Guest reflection: Sister Limétèze Pierre-Gilles

Sister Limétèze Pierre-Gilles lives in Baltimore, where she ministers at Mother Seton Academy.

In October 2020, three of our newer members participated in the NRVC Convocation together with the Vocation Team and several members of SSND leadership. All participating newer members were asked to write an essay responding to one of several questions related to themes of community life, intergenerational and intercultural living and hope for the future. We are pleased to share with you this essay by Sister Limétèze Pierre-Gilles. (For a video reflection, click here.)

What constitutes community for you, and does this aspect of religious life give you hope?

“I vow to live forever consecrated celibacy, gospel poverty, and apostolic obedience, in comm-unity…”
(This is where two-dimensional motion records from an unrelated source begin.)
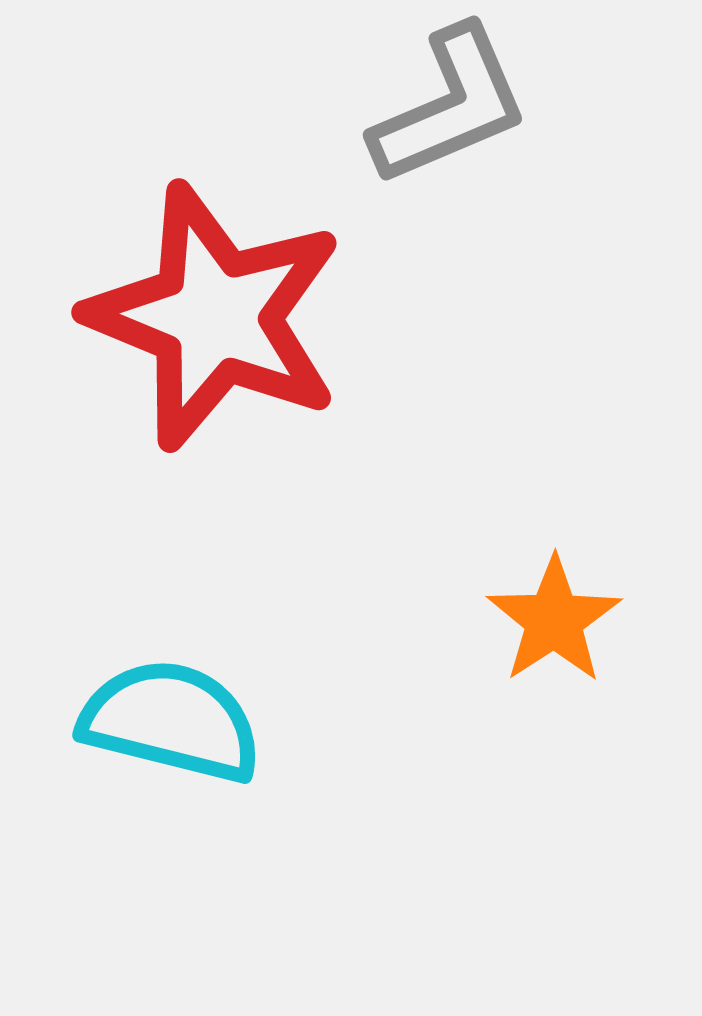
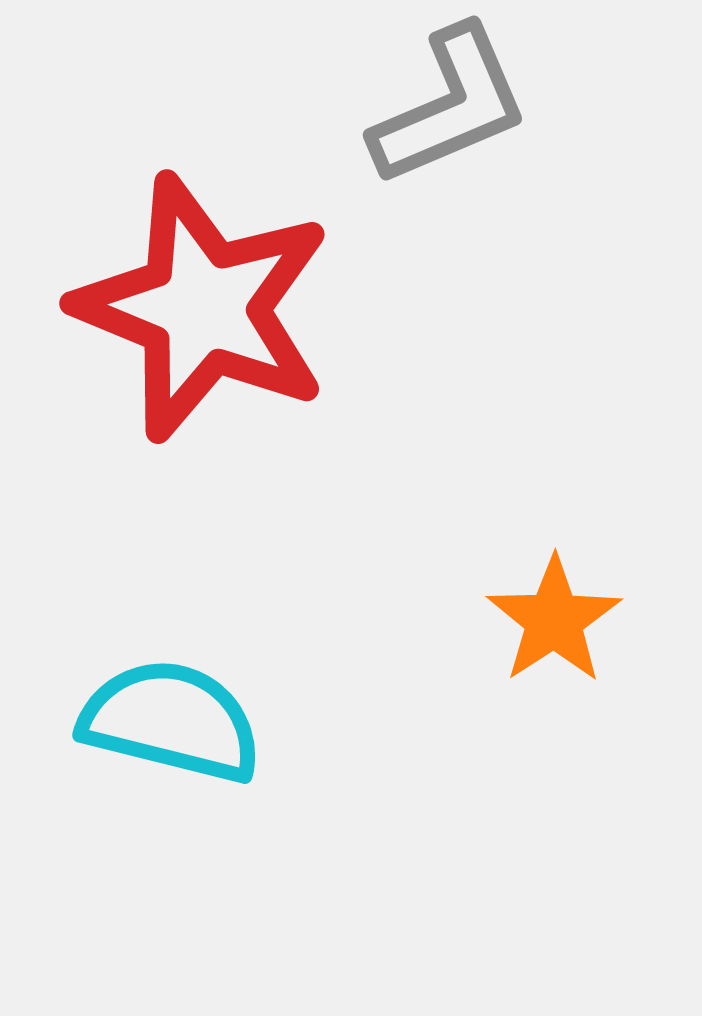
red star: moved 12 px left, 9 px up
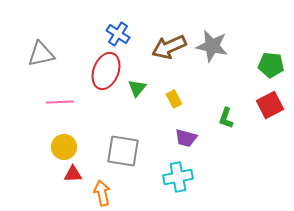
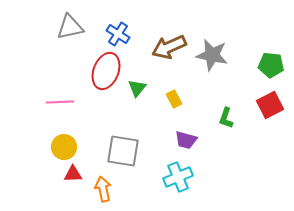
gray star: moved 9 px down
gray triangle: moved 29 px right, 27 px up
purple trapezoid: moved 2 px down
cyan cross: rotated 12 degrees counterclockwise
orange arrow: moved 1 px right, 4 px up
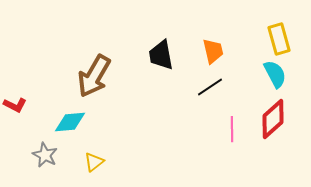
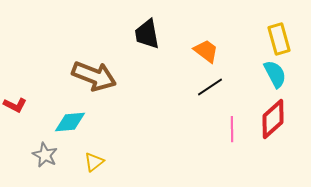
orange trapezoid: moved 7 px left; rotated 40 degrees counterclockwise
black trapezoid: moved 14 px left, 21 px up
brown arrow: rotated 99 degrees counterclockwise
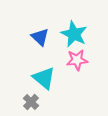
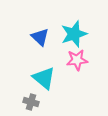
cyan star: rotated 28 degrees clockwise
gray cross: rotated 28 degrees counterclockwise
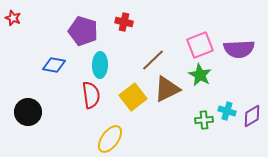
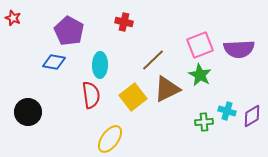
purple pentagon: moved 14 px left; rotated 12 degrees clockwise
blue diamond: moved 3 px up
green cross: moved 2 px down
This is part of the prayer that I prayed over four years ago when I made perpetual profession as a School Sister of Notre Dame. Prior to making this solemn and forever commitment, I lived in community as a postulant, a novice and a temporary professed member of the community. I continue to live in community with other SSNDs and continue to profess the “vow to live forever… in community,” even sometimes during daily personal prayer.
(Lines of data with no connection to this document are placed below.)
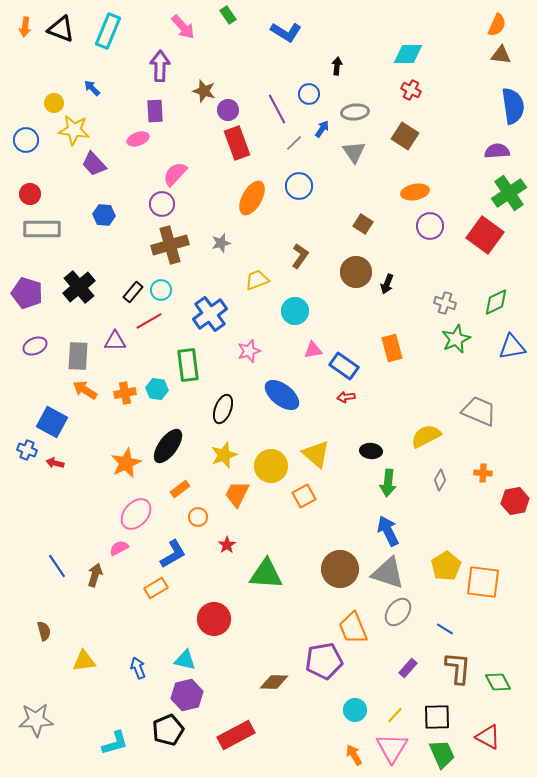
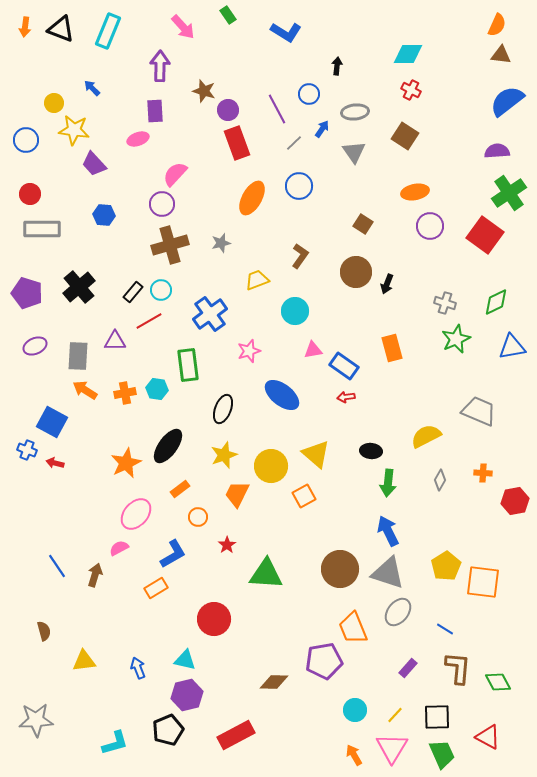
blue semicircle at (513, 106): moved 6 px left, 5 px up; rotated 120 degrees counterclockwise
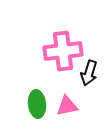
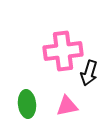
green ellipse: moved 10 px left
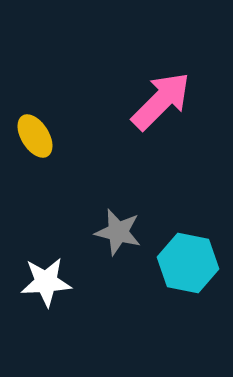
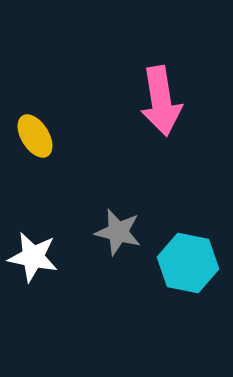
pink arrow: rotated 126 degrees clockwise
white star: moved 13 px left, 25 px up; rotated 15 degrees clockwise
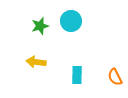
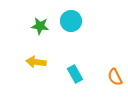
green star: rotated 24 degrees clockwise
cyan rectangle: moved 2 px left, 1 px up; rotated 30 degrees counterclockwise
My living in community began when I made a conscious decision to join the Sisters who have devoted their lives to be prophetic witnesses of God’s unconditional love for humanity and for the whole of creation by fostering oneness as educators. The decision to enter was not too difficult. I always had an adventurous spirit.  For God and with God, I was ready and happy to give my life, to give myself and to give it all. I was ready to leave my family, my friends, my parish, and everything I knew behind to embrace a life of radical service in love. How difficult could it be to share life in community with women who have embraced God’s call to loving service to the Church and God’s people by preferring those who live in poverty and those who are marginalized, especially women and children?

I found out very quickly, however, that it wasn’t that easy. There was a different culture I needed to adjust to, in addition to sharing life in community with several white American women who were complete strangers to me at the time. The strangers became companions on the journey through personal and communal prayer, faith sharing, supportive love and care for each other, meaningful friendship, open and honest dialogue, and our ministries.  Through the study of the community’s constitution, history, charism, some theology courses and collaboration with other religious communities and organizations, my awareness of what constitutes community has deepened.

If the words “in community” were not written down in the vow prayer I mentioned above, they would have to be implied. I commit myself to engage in the life and mission of my congregation by sharing a life of prayer and service while living together in the same physical space with Sisters from my own congregation. This is important, on one level, for fostering and witnessing to unity and in the context of the commitment to my particular religious congregation. This type of community living, however, has evolved over the decades. Religious from different congregations have been living together in community while staying engaged with their own congregation’s charism, mission, and ministries. Religious congregations have gone even as far as sharing leadership roles across congregations. This kind of sharing might become the norm in the near future, I suspect, especially in North America, as membership to religious congregations declines and the average age of religious increases.

On another level, and this is what I understand it was always meant to be from “…the beginning” (Gen 1, 1), what constitutes community in the context of the vows is in relation to the whole of creation. It is not simply a few human beings from a particular congregation living together under the same roof and/or engaging in a project with a common purpose. Our living in community as religious is our striving to be and making others aware that creation is infused with God and everything is one in God. Community encompasses much more than we can comprehend simply with our human understanding.

We strive for a world where “the wolf is a guest of the lamb, the leopard lies down with the young goat, the calf and the young lion browse together” (Is 11, 6); a world where we are more and more aware of creation as a whole instead of fragmented pieces of black and white, good and bad, human and nonhuman. After all, there is no one who can live alone. Even with all our mind, knowledge and imagination, we cannot possibly live only with our own species. We need everything that God has created if we, human beings, have to be. We were created to live in community and to be community in the image of the Trinitarian God. We form community among ourselves, religious, and with everything that God has created.

Living in comm-unity is a lifelong process of unlearning the disunity that has divided humanity for so long and that has been a source of destruction to human beings and the planet earth. Religious have devoted themselves and their resources, financial and human, to increase our awareness of the interconnectedness of everything. Pope Francis, in his encyclical “Laudato Si’,” reminds us that no creature “is superfluous. The entire material universe speaks of God’s love… Soil, water, mountains: everything is, as it were, a caress of God” (Laudato Si’, #84).

My hope lies in all the works that are being done to make all of us aware of the planet or the universe as one big community. We have been learning that human beings are not the masters of the creation, but creatures among equally loved creatures because everything is very good (Gen 1). This is very hopeful.